Usando l’espediente dell’interattività, con “Bandersnatch” Netflix ci mette in una condizione presumibilmente privilegiata.

“Bandersnatch” lavora appunto sia sulle varie possibilità narrative, quanto sulla impossibilitata capacità di comprendere su quale piano di realtà ci troviamo. Sia che si tratti della realtà oggettiva della narrazione o degli squilibri mentali di Stefan. Ma mettendo da parte la questione, in prima istanza “Bandersnatch” mette in discussione l’esperienza collettiva spettatoriale. La stessa che siamo abituati a fare in sala, e che proprio una piattaforma digitale come Netflix sembra volere uccidere. Anche se infine non abbiamo completamente in mano l’andamento della trama, ma veniamo spesso guidati, “Bandesnatch” prevede una fruizione singola, simile a quella del gamer, basata sulla individuale presa di posizione dello spettatore. Netflix, quindi, celebra se stessa. E a dispetto dei vari veti posti ai Festival e dagli esercenti, rilascia un prodotto che deve essere esperito nella stesso modo di cui è ontologicamente strutturata.

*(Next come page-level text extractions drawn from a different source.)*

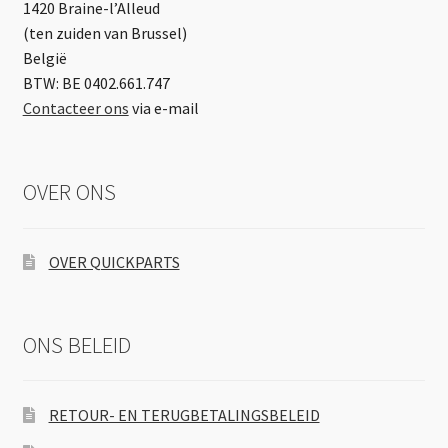
1420 Braine-l’Alleud
(ten zuiden van Brussel)
België
BTW: BE 0402.661.747
Contacteer ons
via e-mail
OVER ONS
OVER QUICKPARTS
ONS BELEID
RETOUR- EN TERUGBETALINGSBELEID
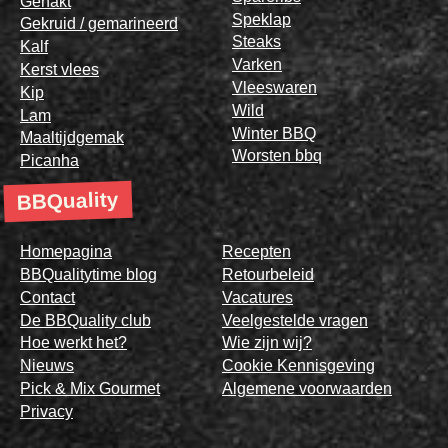
Gehakt
Speklap
Gekruid / gemarineerd
Steaks
Kalf
Varken
Kerst vlees
Vleeswaren
Kip
Wild
Lam
Winter BBQ
Maaltijdgemak
Worsten bbq
Picanha
BBQuality
Homepagina
Recepten
BBQualitytime blog
Retourbeleid
Contact
Vacatures
De BBQuality club
Veelgestelde vragen
Hoe werkt het?
Wie zijn wij?
Nieuws
Cookie Kennisgeving
Pick & Mix Gourmet
Algemene voorwaarden
Privacy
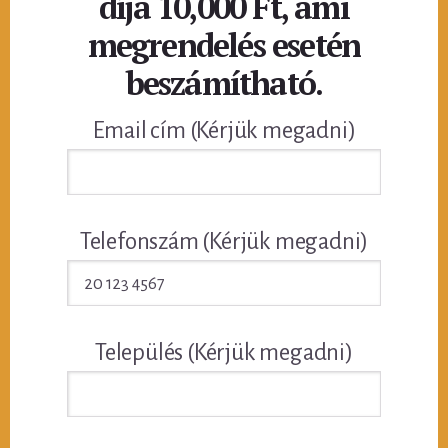
díja 10,000 Ft, ami
megrendelés esetén
beszámítható.
Email cím (Kérjük megadni)
Telefonszám (Kérjük megadni)
Település (Kérjük megadni)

Usando l’espediente dell’interattività, con “Bandersnatch” Netflix ci mette in una condizione presumibilmente privilegiata. E lo fa giocando continuamente con vari riferimenti metatestuali nel corso della narrazione inerenti l’universo di “Black Mirror”, il librogame, la condizione spettatoriale e la piattaforma di streaming stessa. Un struttura ramificata e complessa, capace di cogliere diversi spunti riflessivi quanti gli andamenti narrativi. Siamo veramente liberi di scegliere? Forse sì o forse no, questo è il quesito principale del film e di tutta la riflessione dietro a una serie come “Black Mirror”. Dopotutto “Bandersnatch” rappresenta un prototipo della strada che potrebbe prendere la nuova spettatorialità. Sempre più individualista, più specifica per il singolo, in cui oltre a scegliere cosa guardare nei modi e nei tempi prestabiliti, si avranno in mano le sorti della storia.

“Bandersbatch” non ci lascia del tutto libertà di manovra, come esplicita lo stesso Stefan parlando del suo videogioco.

“Bandersbatch” non ci lascia del tutto libertà di manovra, come esplicita lo stesso Stefan parlando del suo videogioco. Qui risiede la sua non totale sovversività e originalità. E molto probabilmente il piacere nel lasciarci defluire liberamente dagli avvenimenti dati dalla storia e dalle immagini, non smetterà mai di affascinarci. Come d’altronde la reale libertà di optare per un film a narrazione interattiva o classica. La questione dell’interattività, probabilmente, andrà costituire una strada parallela alla classica fruizione, più che un’esclusività. Quello che infine appare di un prodotto come “Bandersnatch”, è sì una sua innovazione tanto strutturale quanto narrativa, ma anche una piccola provocazione fatta da Netflix a estimatori e detrattori.

Ai primi ricorda di non trovarsi in una situazione di vantaggio, ai secondi mostra le sue probabili e temute possibilità di sviluppo. “Bandersnatch”, quindi, si propone come un’operazione interessante, ben congegnata, capace di creare nuovi dibattiti. Ma lontana da essere considerata lo spartiacque per futuri scenari “apocalittici” sul cinema. Resta comunque un esperimento altamente divertente.